The introduction of primary material in the classroom — parts of historical texts, archaeological artefacts, coins, visits to monuments and museums — bring the subject alive for students. Engagement with these allows students to parse historical analysis and make their own judgments. However, the readings prescribed in the curriculum do not contain a single reference to primary archives for history-writing. Further, the suggested readings are devoid of some of the most important works in different areas of history-writing. Readings in history, or any academic discipline for that matter, are central to building the discipline. We look at older writings and follow the evolution of historiographical understanding through critiques and the new questions posed. To develop critical thinking, students must be encouraged to read divergent opinions and engage with different ideological hues of historians.

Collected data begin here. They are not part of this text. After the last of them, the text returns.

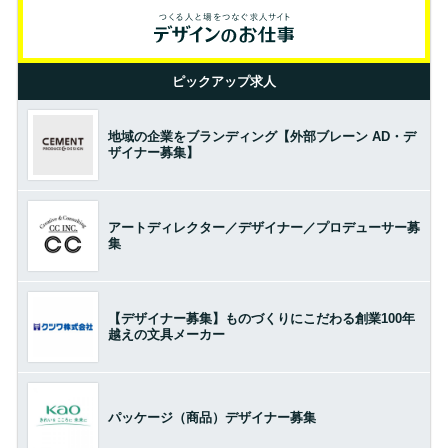
ピックアップ求人
地域の企業をブランディング【外部ブレーン AD・デ
ザイナー募集】
アートディレクター／デザイナー／プロデューサー募
集
【デザイナー募集】ものづくりにこだわる創業100年
越えの文具メーカー
パッケージ（商品）デザイナー募集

A curriculum framework that does not encourage this only provides faulty foundations for disciplinary education.

This curriculum framework, quite egregiously, omits some of the finest writings in Indian history. Instead, a bulk of suggested readings span from the 1900s to, at best, 1980s, with a heavy dependence on the work of Indologists. The omissions seem deliberate and ideologically motivated. Most importantly, rather than enabling students to critically engage with diverse schools of historiography and reaching their own conclusions, it seeks to curtail the resource base available to them.

What are the challenges facing a young student in the 21st century? Climate disaster, democracy, freedom of speech and movement, equity in rights and social justice are issues that must be considered. This curriculum, with its colonial underpinnings, is inadequate in preparing students of the 21st century. New modes of thinking about Big Data, digital mapping and visualisations, critical study of the environment, health and society are all missing from this curriculum.

Seen in its entirety, the LOCF is determined to project into the past majoritarian and divisive conceptions of contemporary Indian politics. It is limited and narrow in its understanding of processes of historical change, out of touch with the current state of research in the discipline of history, and dated in its pedagogy. In 2021, this curriculum framework seeks to make history education a space for passive rote-learning of ideas that had their heyday in 1921.

Anubhuti Maurya teaches history at the

Shiv Nadar University. Views are personal.